Buzz Aldrin's Space Program Manager

Zglub
Thématique
Conquête spatiale
14 novembre
2014
Info sur le jeu
Plateforme
  • PC Windows
  • Mac OS X
  • iPad
ÉditeurMatrix Games, Slitherine
DéveloppeurPolar Motion
Date de sortieOctobre 2014

Une fois n'est pas coutume, nous n'allons pas nous intéresser à un wargame historique, mais bien à un jeu de stratégie traitant d'un sujet peu banal : la conquête spatiale. La vraie, celle qui vit s'affronter pacifiquement (malgré des desseins militaires évidents) les Etats-Unis et l'URSS durant la période des années 50 à la fin des sixties.

Présenté lors du Home of Wargamers en mai dernier, le jeu a attiré l'attention des participants, non seulement par l'originalité de son sujet, mais également grâce à la collaboration au développement d'Edwin « Buzz » Aldrin en personne. Pour information (et c'est bien la preuve que l'histoire ne retient que le nom des premiers, à moins de s'appeler Raymond Poulidor), Aldrin a fait partie de la mission Apollo 11, au cours de laquelle Neil Armstrong posa le pied sur la lune. Aldrin était le second à fouler le satellite terrestre.

Après avoir testé une première fois le jeu en mai dans une version très allégée, puis une version béta en septembre, il nous tardait d'avoir la version finale entre les mains. Et nous pouvons vous dire que nous n'avons pas été déçu.

Vers l'infini…et au-delà…

Buzz Aldrin's Space Program Manager est un jeu au tour par tour.
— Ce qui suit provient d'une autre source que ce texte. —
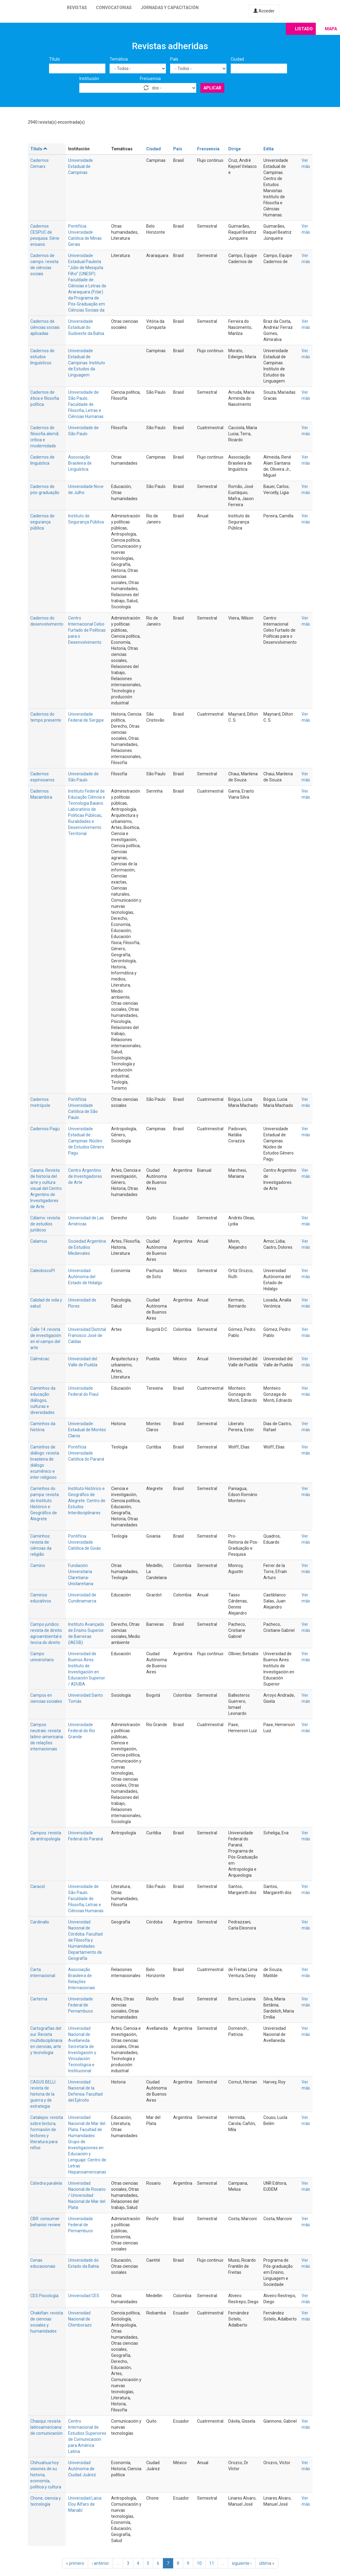  Describe the element at coordinates (37, 1565) in the screenshot. I see `Camino` at that location.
Chaque tour (appelé saison) représentant un trimestre (donc, quatre tours par an). Le jeu débute en 1955. Le joueur a la possibilité d'incarner soit le dirigeant de la NASA (Etats-Unis), soit le dirigeant de l'agence spatiale soviétique, soit le dirigeant de la GSA, agence spatiale internationale fictive regroupant les agences spatiales des deux grands pays, en plus de quelques autres (ESA, Japon,…). Il y a deux modes de jeu. Le mode campagne, où le joueur se verra assigner des objectifs par les dirigeants de son pays (par exemple, pour la NASA, envoyer un homme sur la lune dans les 10 années à venir). Atteindre ces objectif fera gagner des points de prestige (avec comme conséquence une augmentation du budget alloué à l'agence spatiale). Le mode « bac à sable » permet, lui, au joueur d'emprunter des chemins nettement moins historiques, et pourquoi pas, tenter l'aventure sur Mars au milieu des années 60 ou 70… Signalons enfin la présence d'un mode multijoueur, que nous n'avons pas encore eu l'occasion de tester.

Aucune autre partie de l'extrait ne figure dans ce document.